Top of Task input

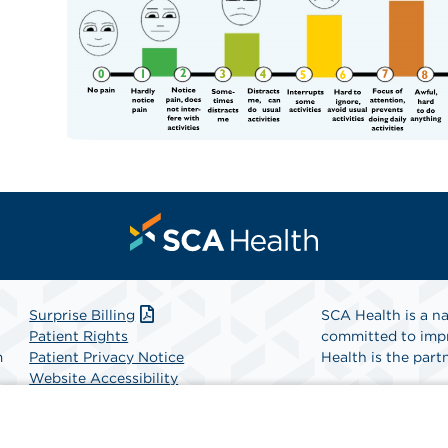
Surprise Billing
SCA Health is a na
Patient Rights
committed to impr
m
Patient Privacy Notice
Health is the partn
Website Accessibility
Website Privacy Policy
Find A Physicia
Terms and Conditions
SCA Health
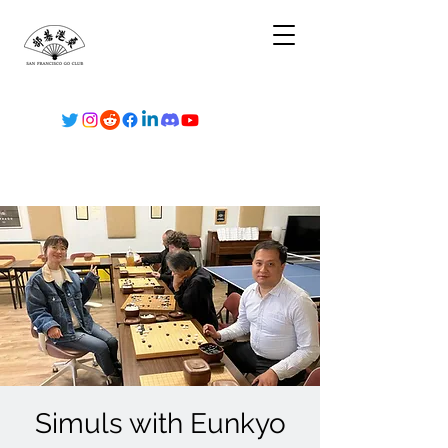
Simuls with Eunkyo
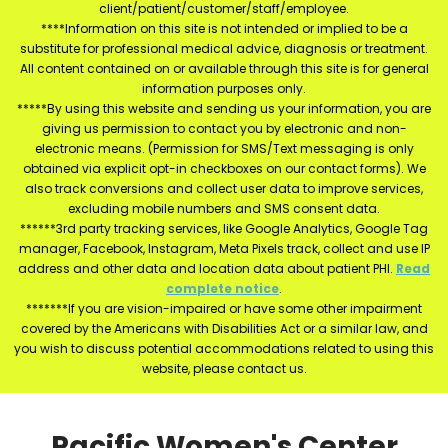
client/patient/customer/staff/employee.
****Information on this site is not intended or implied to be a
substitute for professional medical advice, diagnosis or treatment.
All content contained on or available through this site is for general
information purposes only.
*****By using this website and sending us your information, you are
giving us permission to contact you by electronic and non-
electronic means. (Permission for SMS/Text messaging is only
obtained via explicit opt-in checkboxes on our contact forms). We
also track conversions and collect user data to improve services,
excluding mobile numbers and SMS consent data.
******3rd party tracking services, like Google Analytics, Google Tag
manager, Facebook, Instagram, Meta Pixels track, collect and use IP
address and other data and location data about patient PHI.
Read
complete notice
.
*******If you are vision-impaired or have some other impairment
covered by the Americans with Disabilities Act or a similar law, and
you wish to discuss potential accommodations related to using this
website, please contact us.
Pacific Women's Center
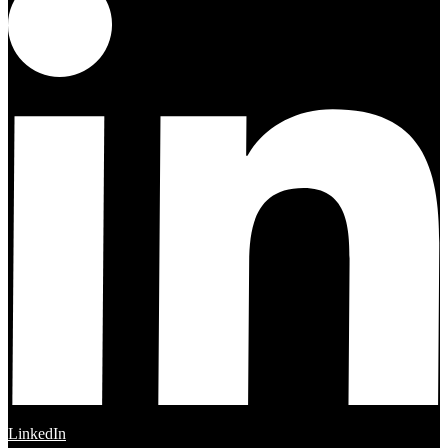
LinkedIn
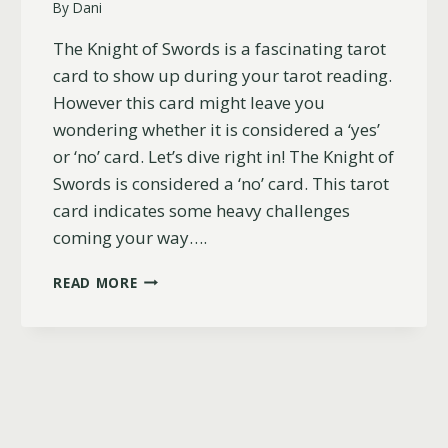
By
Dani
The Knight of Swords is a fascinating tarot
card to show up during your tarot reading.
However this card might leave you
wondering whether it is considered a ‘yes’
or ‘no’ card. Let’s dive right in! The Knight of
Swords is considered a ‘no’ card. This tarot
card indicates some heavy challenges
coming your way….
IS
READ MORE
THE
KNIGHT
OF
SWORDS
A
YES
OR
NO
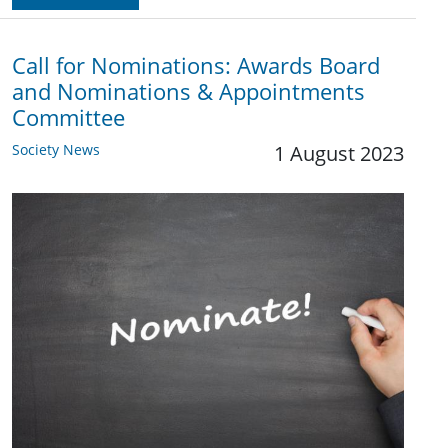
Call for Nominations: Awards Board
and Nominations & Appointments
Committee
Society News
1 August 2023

Bottom of Task input

• [Assignment]:
Above are some records. Copy each of their lines that holds the string "collect".

• [Your response]:
also track conversions and collect user data to improve services,
manager, Facebook, Instagram, Meta Pixels track, collect and use IP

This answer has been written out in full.